= Collection entries =
----------

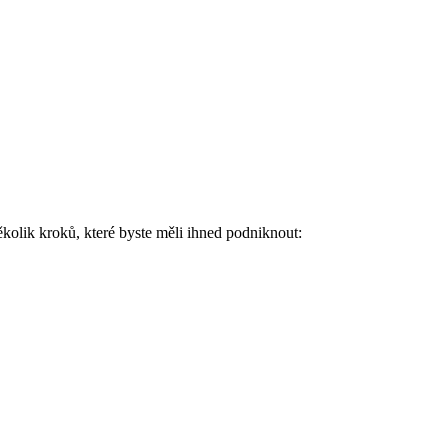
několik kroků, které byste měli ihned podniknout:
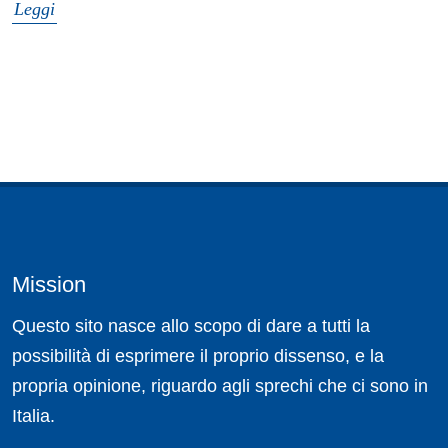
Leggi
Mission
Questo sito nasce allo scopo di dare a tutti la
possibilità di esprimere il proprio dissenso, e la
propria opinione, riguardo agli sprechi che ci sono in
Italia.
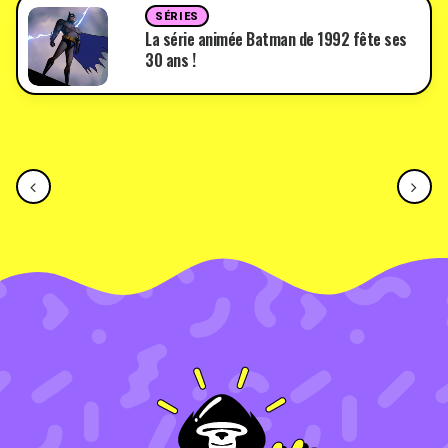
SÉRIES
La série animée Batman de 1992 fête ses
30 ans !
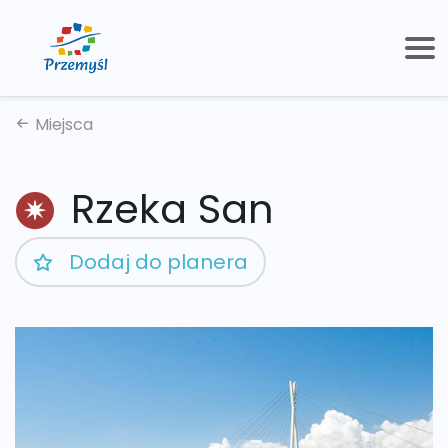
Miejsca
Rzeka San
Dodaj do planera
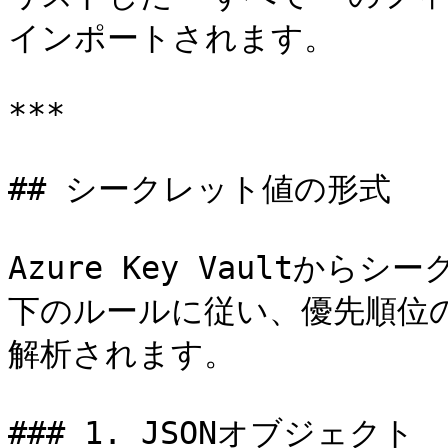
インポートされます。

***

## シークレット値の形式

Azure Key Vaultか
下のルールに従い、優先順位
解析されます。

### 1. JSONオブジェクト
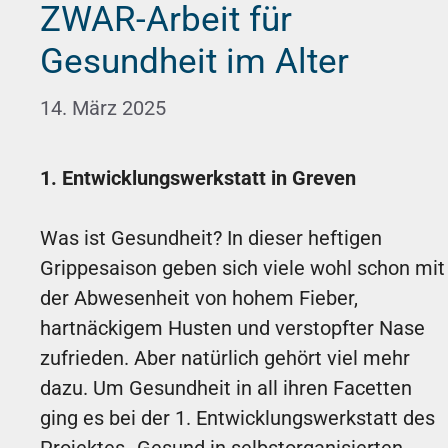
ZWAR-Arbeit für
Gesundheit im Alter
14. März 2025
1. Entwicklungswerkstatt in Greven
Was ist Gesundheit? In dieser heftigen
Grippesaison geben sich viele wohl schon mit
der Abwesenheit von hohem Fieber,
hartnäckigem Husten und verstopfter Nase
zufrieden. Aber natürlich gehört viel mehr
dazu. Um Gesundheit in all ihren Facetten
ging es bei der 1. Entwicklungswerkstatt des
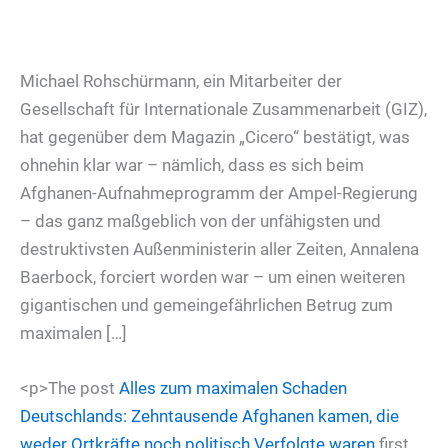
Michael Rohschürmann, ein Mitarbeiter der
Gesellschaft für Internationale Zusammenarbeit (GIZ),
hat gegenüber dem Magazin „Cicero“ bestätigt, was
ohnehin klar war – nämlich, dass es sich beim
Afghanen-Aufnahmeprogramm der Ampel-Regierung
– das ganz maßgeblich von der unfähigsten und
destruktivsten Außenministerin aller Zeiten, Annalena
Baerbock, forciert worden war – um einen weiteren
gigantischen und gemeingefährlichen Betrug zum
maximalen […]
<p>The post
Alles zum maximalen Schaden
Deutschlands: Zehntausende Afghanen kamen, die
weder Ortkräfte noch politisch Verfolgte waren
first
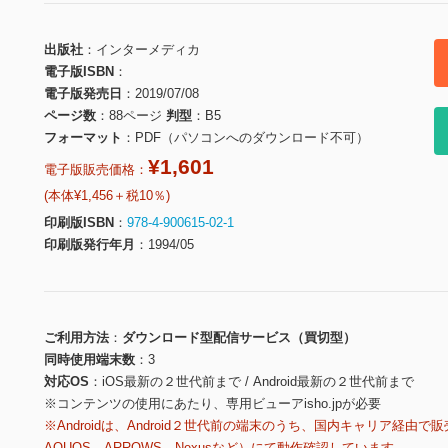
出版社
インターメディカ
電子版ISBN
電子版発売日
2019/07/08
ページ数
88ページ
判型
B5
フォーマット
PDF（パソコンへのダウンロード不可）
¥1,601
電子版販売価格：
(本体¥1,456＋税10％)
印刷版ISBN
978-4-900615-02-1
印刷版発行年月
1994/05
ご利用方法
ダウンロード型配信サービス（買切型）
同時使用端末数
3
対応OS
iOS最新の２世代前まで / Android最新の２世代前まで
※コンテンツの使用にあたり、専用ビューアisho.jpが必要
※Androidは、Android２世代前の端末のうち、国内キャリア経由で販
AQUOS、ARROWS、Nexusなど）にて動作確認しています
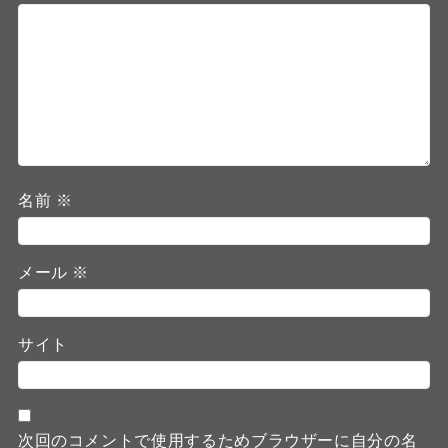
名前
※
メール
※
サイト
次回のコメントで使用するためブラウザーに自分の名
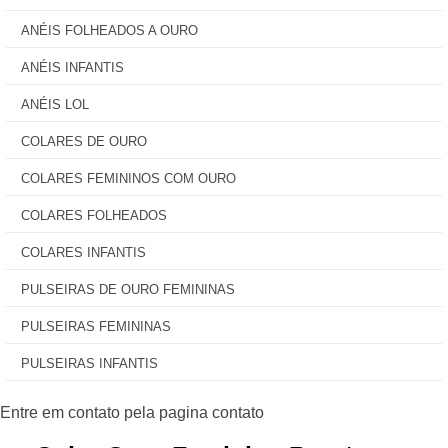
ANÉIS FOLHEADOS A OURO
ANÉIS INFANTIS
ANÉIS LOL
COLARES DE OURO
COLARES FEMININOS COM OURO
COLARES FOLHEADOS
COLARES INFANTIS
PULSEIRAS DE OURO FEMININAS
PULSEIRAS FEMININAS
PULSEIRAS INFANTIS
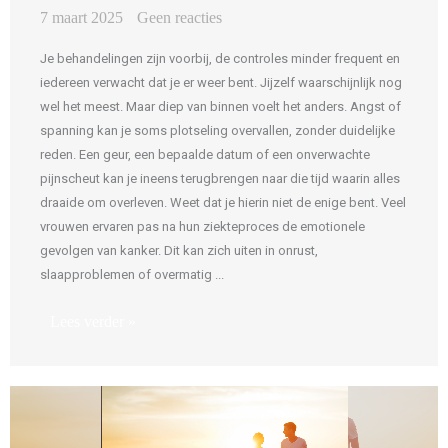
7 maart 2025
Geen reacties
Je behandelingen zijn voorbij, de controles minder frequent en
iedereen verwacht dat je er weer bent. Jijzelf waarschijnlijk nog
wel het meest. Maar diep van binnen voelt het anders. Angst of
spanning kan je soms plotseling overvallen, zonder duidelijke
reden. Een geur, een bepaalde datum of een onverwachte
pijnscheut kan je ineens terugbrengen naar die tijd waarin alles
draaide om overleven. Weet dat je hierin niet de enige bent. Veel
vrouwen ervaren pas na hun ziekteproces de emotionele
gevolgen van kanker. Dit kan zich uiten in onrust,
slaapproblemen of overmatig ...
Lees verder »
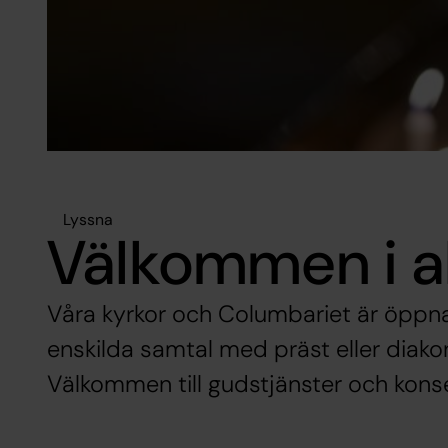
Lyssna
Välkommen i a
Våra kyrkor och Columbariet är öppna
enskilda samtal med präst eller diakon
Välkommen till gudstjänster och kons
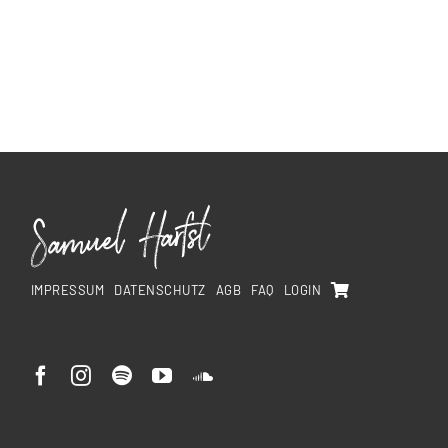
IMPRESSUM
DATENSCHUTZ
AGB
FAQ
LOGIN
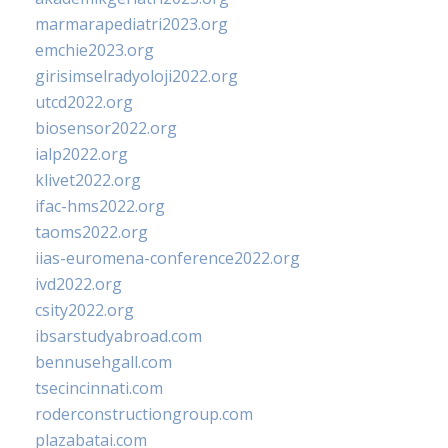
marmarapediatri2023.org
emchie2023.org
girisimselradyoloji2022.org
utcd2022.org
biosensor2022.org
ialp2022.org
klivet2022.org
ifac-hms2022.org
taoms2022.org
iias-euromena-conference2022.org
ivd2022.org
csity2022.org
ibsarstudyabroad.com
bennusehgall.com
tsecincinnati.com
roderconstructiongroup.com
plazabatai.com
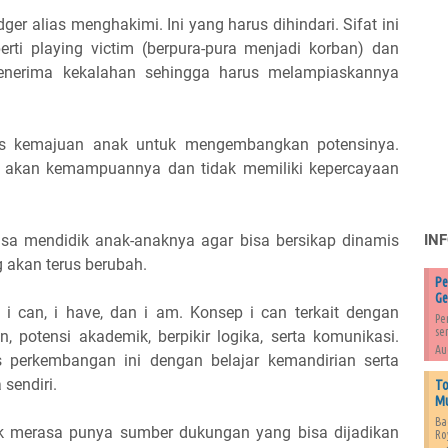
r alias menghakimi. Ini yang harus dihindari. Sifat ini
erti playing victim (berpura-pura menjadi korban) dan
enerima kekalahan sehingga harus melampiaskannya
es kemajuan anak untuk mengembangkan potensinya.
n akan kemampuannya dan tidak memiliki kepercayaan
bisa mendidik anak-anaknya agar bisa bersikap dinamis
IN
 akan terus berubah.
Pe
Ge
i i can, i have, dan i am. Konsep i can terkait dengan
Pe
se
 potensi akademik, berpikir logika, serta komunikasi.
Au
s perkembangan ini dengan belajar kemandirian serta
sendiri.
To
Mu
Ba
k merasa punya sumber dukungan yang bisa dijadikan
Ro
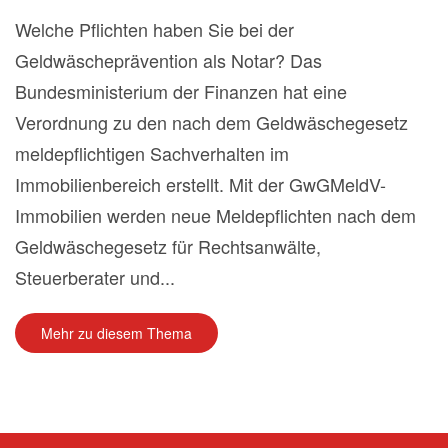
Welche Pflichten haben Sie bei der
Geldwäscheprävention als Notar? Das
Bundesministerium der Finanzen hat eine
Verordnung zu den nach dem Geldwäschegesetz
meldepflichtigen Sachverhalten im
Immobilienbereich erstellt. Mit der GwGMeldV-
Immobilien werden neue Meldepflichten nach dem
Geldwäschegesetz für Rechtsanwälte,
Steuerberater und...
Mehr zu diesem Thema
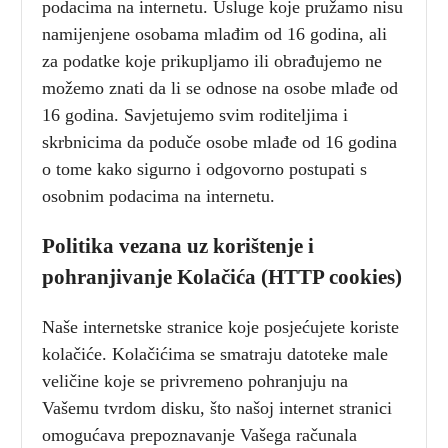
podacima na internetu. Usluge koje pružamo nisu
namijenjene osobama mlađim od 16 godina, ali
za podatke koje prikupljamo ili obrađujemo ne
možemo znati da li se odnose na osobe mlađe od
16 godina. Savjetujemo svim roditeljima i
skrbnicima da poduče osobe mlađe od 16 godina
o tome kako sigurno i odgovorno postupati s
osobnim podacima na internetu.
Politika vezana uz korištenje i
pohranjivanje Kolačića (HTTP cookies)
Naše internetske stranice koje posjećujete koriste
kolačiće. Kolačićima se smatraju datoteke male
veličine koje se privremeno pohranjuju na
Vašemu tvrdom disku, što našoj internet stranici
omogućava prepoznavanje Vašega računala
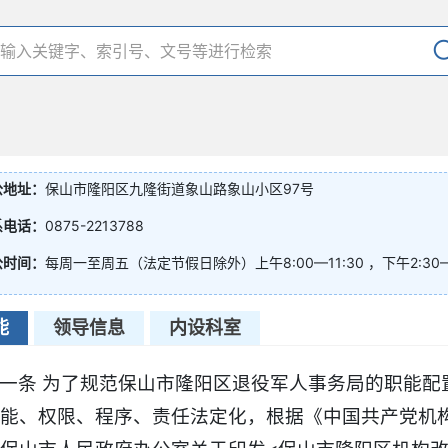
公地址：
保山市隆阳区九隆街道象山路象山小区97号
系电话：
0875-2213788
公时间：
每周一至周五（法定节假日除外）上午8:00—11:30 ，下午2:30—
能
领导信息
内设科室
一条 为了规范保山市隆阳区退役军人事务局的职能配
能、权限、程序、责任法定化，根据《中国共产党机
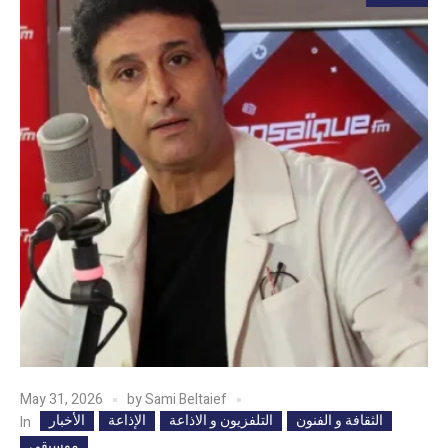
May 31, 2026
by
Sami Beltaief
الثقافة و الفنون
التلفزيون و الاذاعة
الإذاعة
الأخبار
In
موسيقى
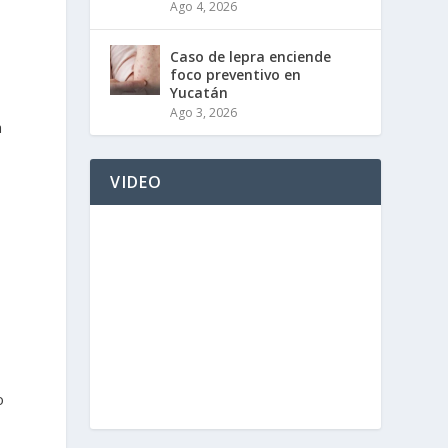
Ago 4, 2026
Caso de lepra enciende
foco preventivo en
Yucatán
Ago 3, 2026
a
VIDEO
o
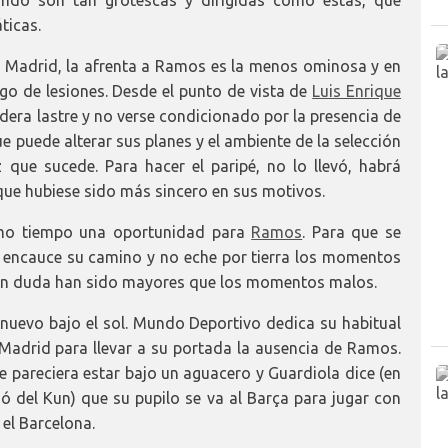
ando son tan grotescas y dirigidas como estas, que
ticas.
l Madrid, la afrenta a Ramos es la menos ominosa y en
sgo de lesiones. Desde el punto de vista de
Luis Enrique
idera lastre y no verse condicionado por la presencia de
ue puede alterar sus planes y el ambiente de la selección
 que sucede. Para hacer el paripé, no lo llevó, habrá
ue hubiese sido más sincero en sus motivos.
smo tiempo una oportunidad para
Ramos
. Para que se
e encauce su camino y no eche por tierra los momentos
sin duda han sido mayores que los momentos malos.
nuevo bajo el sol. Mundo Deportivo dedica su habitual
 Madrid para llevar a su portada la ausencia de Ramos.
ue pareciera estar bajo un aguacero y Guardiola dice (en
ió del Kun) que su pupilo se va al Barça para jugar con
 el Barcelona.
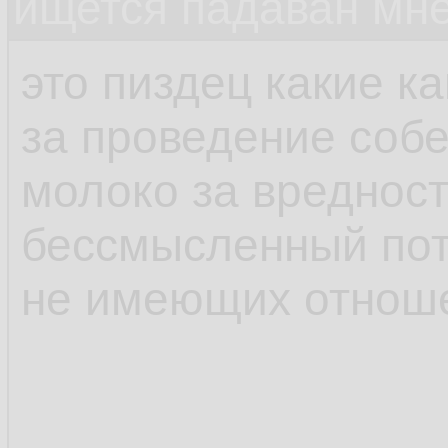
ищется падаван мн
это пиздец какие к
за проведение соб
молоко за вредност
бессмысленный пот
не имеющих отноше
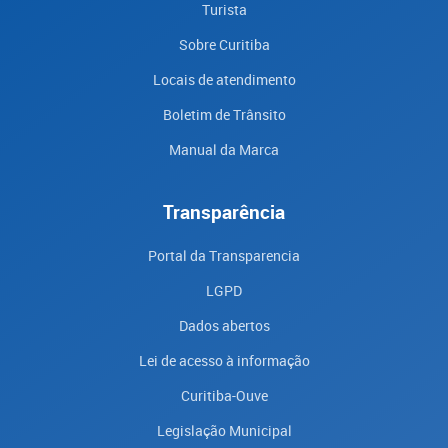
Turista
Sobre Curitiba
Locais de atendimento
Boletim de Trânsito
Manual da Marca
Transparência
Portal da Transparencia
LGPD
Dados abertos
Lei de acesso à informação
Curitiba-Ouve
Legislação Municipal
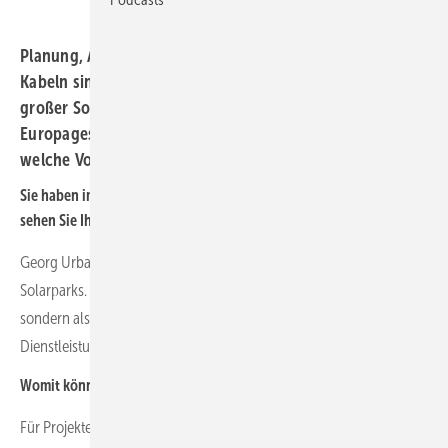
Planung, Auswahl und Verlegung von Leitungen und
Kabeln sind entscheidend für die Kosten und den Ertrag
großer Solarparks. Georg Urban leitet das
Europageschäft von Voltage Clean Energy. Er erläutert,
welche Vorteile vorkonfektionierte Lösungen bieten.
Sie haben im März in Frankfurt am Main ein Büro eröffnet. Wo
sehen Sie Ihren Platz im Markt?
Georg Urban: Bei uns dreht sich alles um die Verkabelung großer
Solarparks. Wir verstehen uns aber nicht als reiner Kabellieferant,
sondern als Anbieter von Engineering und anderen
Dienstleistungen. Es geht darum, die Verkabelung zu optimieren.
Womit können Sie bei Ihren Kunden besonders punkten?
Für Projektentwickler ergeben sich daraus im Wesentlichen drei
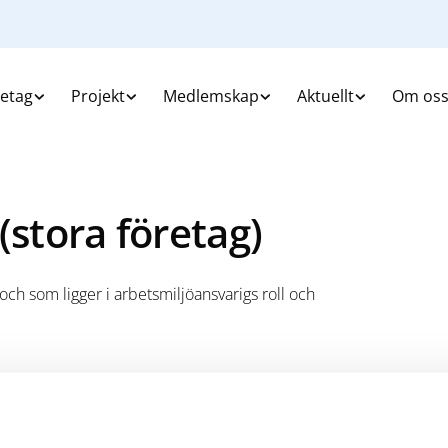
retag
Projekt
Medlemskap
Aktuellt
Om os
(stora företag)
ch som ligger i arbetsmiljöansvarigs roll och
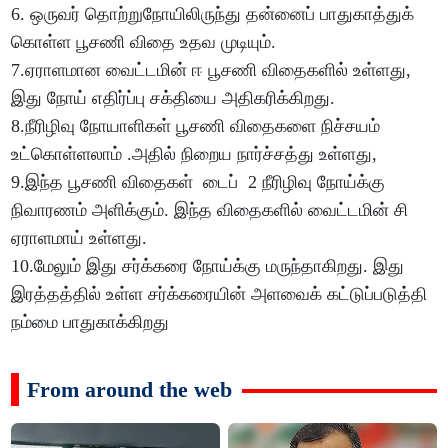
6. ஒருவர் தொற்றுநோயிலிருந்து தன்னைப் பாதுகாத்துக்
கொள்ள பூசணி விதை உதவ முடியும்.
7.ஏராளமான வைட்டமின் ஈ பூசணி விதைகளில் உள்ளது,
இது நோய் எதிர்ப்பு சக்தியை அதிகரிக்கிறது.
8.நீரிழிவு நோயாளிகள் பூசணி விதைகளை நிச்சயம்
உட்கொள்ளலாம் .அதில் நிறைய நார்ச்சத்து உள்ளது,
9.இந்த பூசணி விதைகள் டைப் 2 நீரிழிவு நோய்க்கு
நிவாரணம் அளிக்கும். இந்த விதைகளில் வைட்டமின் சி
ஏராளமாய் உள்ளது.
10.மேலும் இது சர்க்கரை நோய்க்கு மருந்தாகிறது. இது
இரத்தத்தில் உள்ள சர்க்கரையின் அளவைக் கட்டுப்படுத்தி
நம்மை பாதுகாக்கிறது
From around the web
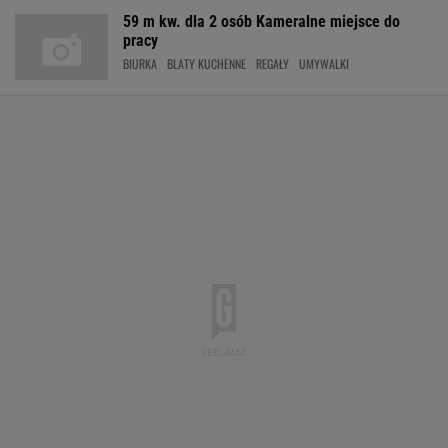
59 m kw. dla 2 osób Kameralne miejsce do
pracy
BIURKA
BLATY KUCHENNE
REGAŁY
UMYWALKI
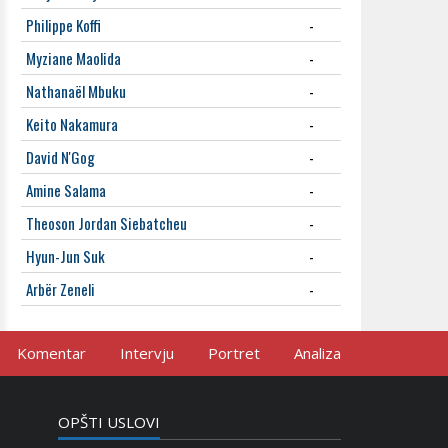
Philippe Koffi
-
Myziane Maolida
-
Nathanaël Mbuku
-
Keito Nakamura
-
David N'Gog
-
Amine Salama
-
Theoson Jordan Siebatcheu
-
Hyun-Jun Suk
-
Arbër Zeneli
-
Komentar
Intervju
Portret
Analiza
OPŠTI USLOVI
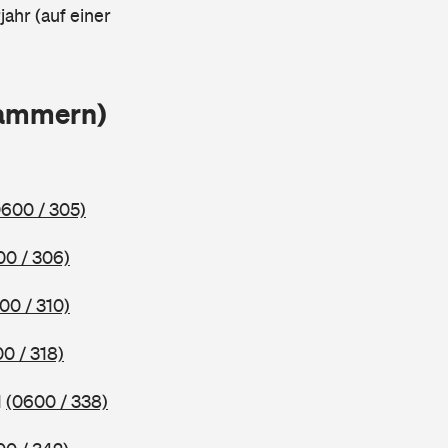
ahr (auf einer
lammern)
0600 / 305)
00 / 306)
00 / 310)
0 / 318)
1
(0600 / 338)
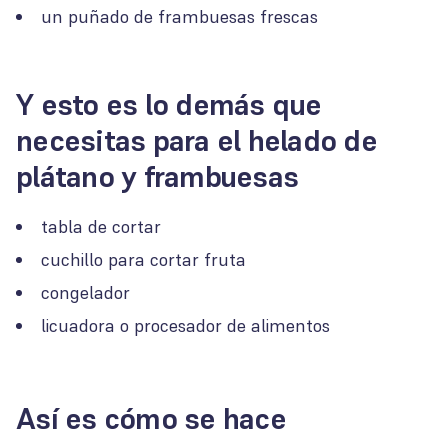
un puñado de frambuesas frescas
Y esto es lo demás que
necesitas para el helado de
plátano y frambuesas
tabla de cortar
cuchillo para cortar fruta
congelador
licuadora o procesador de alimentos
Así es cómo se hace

----------

= What the task requires =
All that is needed is an exact copy of the lines from the top of the entries through the line containing "1. Entwicklungswerkstatt in Greven", pictures left out.

= Answer space =
několik kroků, které byste měli ihned podniknout:
Leggi
Mission
Questo sito nasce allo scopo di dare a tutti la
possibilità di esprimere il proprio dissenso, e la
propria opinione, riguardo agli sprechi che ci sono in
Italia.
SÉRIES
La série animée Batman de 1992 fête ses
30 ans !
Miejsca
Rzeka San
Dodaj do planera
インポートされます。

***

## シークレット値の形式

Azure Key Vaultか
下のルールに従い、優先順位
解析されます。

### 1. JSONオブジェクト
ZWAR-Arbeit für
Gesundheit im Alter
14. März 2025
1. Entwicklungswerkstatt in Greven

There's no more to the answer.